Transfer to a floured surface and using floured hands, pull the edges gently up and to the center so that the dough is rounded and there is a seam at the top holding those edges together. Flip over so that it’s seam side is down and let rest for 10 minutes. While you wait prepare your proofing basket by dusting with flour or line a bowl with a clean cotton cloth and liberally flour the cloth. Flip your dough back over, dust with a little flour, and gently stretch into a small square-ish shape. Take the top two corners and fold them 2/3 down. Take the bottom two corners and fold them 2/3 up.
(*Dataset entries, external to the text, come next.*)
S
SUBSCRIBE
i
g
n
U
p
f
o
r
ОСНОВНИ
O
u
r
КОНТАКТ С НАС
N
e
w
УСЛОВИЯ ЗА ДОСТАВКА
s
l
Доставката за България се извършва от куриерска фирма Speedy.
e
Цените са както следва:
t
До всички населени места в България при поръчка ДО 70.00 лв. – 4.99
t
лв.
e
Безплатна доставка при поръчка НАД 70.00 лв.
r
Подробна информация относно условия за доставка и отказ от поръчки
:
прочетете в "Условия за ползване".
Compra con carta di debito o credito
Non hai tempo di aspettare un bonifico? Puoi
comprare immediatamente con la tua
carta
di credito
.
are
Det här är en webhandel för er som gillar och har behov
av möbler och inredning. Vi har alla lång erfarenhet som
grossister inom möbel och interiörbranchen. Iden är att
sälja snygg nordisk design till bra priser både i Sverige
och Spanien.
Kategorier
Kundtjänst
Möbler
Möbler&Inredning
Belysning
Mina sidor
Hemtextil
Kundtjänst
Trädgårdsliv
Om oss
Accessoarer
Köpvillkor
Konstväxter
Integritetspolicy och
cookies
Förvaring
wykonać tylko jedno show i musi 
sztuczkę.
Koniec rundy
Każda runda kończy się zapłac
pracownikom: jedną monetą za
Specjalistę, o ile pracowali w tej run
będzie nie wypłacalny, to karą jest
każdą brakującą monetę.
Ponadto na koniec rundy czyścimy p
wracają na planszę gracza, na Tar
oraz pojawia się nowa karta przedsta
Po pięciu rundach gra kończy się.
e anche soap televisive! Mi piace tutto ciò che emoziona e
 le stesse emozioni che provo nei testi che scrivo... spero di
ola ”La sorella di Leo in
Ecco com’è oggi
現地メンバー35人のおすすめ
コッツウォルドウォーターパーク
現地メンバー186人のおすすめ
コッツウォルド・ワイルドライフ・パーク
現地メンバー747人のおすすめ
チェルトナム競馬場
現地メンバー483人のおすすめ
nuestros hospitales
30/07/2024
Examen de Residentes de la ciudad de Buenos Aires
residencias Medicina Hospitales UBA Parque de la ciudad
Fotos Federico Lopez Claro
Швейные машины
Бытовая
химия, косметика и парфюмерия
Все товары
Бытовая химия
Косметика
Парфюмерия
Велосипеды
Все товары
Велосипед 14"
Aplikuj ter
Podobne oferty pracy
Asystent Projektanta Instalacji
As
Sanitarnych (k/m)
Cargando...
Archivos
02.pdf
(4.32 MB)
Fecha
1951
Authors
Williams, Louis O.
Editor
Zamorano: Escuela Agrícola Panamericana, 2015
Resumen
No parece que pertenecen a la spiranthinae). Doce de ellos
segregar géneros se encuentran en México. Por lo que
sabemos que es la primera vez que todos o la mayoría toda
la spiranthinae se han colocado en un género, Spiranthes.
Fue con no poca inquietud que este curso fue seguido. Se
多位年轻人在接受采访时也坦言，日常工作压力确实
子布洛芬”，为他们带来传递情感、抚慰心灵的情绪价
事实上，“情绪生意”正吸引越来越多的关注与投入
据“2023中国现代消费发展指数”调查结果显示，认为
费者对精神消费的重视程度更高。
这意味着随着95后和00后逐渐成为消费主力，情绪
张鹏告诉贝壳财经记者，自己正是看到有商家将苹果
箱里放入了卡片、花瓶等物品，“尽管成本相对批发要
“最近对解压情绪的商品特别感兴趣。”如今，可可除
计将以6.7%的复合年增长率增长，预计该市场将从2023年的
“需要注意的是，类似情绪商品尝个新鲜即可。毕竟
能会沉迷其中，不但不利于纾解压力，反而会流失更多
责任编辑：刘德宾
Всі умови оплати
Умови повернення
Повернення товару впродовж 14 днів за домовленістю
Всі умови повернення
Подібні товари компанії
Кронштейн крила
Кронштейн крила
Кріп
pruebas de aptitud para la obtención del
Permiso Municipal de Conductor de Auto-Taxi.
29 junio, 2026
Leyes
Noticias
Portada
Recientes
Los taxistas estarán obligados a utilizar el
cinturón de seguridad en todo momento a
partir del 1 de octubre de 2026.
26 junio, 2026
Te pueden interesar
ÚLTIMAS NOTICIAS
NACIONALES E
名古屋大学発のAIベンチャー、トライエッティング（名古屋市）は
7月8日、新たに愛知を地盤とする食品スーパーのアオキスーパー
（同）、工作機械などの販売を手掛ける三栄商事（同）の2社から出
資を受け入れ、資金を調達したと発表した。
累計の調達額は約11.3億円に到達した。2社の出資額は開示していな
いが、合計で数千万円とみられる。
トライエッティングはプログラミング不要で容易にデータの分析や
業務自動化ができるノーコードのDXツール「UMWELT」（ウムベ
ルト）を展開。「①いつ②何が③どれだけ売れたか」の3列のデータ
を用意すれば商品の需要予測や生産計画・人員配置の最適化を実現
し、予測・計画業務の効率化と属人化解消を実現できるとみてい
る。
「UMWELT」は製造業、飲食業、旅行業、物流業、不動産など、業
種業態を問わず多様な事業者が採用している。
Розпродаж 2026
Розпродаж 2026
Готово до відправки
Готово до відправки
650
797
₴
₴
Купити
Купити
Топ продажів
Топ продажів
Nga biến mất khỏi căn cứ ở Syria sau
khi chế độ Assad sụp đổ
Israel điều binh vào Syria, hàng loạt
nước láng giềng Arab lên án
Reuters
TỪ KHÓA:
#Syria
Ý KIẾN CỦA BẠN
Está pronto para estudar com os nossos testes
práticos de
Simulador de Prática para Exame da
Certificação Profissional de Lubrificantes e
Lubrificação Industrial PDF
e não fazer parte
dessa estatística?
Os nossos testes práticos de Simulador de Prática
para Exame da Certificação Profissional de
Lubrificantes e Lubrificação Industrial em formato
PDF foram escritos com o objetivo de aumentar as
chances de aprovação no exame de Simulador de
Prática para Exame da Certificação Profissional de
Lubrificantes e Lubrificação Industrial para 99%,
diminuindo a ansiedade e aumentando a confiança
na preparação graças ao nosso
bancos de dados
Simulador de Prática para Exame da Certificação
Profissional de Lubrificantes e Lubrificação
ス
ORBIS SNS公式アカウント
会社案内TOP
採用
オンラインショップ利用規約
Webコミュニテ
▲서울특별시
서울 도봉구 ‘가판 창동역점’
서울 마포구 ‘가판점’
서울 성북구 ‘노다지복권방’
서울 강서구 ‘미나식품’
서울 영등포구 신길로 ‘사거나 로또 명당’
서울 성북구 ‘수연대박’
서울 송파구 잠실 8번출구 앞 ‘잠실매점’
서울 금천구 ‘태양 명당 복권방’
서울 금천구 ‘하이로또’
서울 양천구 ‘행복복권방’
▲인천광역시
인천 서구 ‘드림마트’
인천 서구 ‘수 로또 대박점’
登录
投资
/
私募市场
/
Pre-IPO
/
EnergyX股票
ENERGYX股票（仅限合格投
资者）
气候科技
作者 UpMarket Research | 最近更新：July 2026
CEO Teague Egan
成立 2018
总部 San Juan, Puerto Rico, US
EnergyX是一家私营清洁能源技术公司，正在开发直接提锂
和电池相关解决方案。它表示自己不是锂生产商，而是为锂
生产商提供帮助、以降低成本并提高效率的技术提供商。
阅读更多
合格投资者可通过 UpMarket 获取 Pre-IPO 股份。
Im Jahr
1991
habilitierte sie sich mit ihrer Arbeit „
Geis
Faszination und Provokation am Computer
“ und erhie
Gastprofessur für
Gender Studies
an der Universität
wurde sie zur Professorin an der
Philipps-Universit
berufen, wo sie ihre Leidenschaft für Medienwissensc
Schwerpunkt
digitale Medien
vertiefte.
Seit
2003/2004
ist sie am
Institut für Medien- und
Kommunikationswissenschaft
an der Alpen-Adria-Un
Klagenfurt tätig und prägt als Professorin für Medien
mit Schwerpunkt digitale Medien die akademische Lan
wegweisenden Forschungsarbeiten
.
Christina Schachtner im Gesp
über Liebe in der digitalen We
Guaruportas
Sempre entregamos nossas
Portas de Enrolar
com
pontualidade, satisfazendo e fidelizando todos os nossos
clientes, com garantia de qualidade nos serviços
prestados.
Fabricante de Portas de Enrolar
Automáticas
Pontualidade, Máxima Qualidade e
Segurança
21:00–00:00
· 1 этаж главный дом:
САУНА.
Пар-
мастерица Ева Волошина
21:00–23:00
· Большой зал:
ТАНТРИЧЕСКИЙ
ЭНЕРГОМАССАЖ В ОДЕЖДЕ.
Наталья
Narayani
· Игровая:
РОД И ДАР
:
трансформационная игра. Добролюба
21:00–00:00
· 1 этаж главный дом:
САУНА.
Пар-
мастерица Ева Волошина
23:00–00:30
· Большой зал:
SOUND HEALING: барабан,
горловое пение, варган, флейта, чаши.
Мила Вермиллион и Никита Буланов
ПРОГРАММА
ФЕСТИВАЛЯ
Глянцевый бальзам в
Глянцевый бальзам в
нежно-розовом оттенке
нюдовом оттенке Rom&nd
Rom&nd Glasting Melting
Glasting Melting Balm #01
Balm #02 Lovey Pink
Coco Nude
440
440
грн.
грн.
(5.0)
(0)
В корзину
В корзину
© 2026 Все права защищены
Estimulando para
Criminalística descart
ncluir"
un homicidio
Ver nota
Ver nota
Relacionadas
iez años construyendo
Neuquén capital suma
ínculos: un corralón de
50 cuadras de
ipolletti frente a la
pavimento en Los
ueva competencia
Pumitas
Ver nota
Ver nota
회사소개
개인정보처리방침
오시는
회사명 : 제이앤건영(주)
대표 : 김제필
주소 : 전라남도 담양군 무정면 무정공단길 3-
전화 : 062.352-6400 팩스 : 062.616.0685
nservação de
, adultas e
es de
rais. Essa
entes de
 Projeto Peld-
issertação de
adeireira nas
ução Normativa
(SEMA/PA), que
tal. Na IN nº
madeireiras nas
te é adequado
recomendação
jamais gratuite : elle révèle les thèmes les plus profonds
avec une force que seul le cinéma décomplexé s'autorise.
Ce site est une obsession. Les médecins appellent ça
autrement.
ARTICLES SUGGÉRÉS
Give the dough a 90 degree turn and then working from top to bottom, roll up the dough into a ball and place it in your proofing basket or cloth-lined bowl seam side up. Cover and let rise at room temperature for 3 hours or in the refrigerator for 6-24, making sure you bring it back to room temp before baking.
45 minutes before baking, preheat the oven to 475 degrees with a baking stone or steel inside on the center rack. 5 minutes before baking, place an empty sheet tray on the rack right below and prepare a cup or two of cool water. Invert your loaf onto a well-floured pizza peel. Slash the top with a razor blade and slide it onto your baking stone or steel and quickly pour the water into the hot sheet tray underneath to create a nice steamy environment. Shut the oven door quickly. Bake for 25-30 minutes until it's a nice rich brown.
Once baked, transfer to a cooling rack and let cool for at least an hour before slicing and enjoying the fruits of your labor.